ONNX / quantised for production latency¶
For serverless or edge deployments, export all-MiniLM-L6-v2 to ONNX and quantise to int8:
pip install optimum onnxruntime sentence-transformers
optimum-cli export onnx \
--model sentence-transformers/all-MiniLM-L6-v2 \
--task feature-extraction \
--optimize O3 \
onnx-minilm/
import numpy as np
from optimum.onnxruntime import ORTModelForFeatureExtraction
from transformers import AutoTokenizer
class ONNXEmbedder:
def __init__(self, path: str = "onnx-minilm"):
self._tok = AutoTokenizer.from_pretrained(path)
self._model = ORTModelForFeatureExtraction.from_pretrained(path)
self._dim = 384
def get_dimension(self) -> int:
return self._dim
def get_embedding(self, text: str):
if not text.strip():
return np.zeros(self._dim, dtype=np.float64)
inputs = self._tok(text, return_tensors="np", truncation=True, padding=True)
outputs = self._model(**inputs)
# mean-pool + L2 normalise (matches SentenceTransformer default)
vec = outputs.last_hidden_state.mean(axis=1).squeeze().astype(np.float64)
norm = np.linalg.norm(vec)
return vec / norm if norm > 1e-8 else vec
int8 quantisation typically cuts model size by 4× and improves p50 latency by 2-3× on CPU with < 0.5 pp accuracy loss on standard retrieval benchmarks.
Embedding cache¶
For expensive models (ONNX / OpenAI), wrap your embedder with an in-process cache to avoid re-embedding the same text across turns:
from functools import lru_cache
import numpy as np
class CachedEmbedder:
def __init__(self, inner, maxsize: int = 2048):
self._inner = inner
self.get_embedding = lru_cache(maxsize=maxsize)(self._embed)

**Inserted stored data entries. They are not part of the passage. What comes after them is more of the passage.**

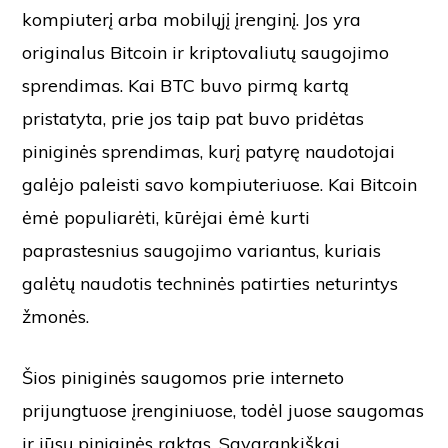
kompiuterį arba mobilųjį įrenginį. Jos yra
originalus Bitcoin ir kriptovaliutų saugojimo
sprendimas. Kai BTC buvo pirmą kartą
pristatyta, prie jos taip pat buvo pridėtas
piniginės sprendimas, kurį patyrę naudotojai
galėjo paleisti savo kompiuteriuose. Kai Bitcoin
ėmė populiarėti, kūrėjai ėmė kurti
paprastesnius saugojimo variantus, kuriais
galėtų naudotis techninės patirties neturintys
žmonės.
Šios piniginės saugomos prie interneto
prijungtuose įrenginiuose, todėl juose saugomas
ir jūsų piniginės raktas. Savarankiškai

def _embed(self, text: str) -> np.ndarray:
return self._inner.get_embedding(text)
def get_dimension(self) -> int:
return self._inner.get_dimension()
Wrapping the embedder caches representations — useful when the same text re-appears turn-to-turn.
Determinism matters¶
For regression-testing parity between pss and semvec:
- Pin the model version (
all-MiniLM-L6-v2on the same SentenceTransformer release across runs). - Use the same
device(CPU is more deterministic than CUDA; CUDA introduces ~1e-6 per-embedding noise). - Disable dropout — all stock SentenceTransformer models are already in
eval()mode, but custom fine-tunes may leak. - Use
temperature=0.0for any downstream LLM calls if you are comparing end-to-end accuracy, not just embeddings.
See docs/benchmarks/parity.md for the documented drift envelope.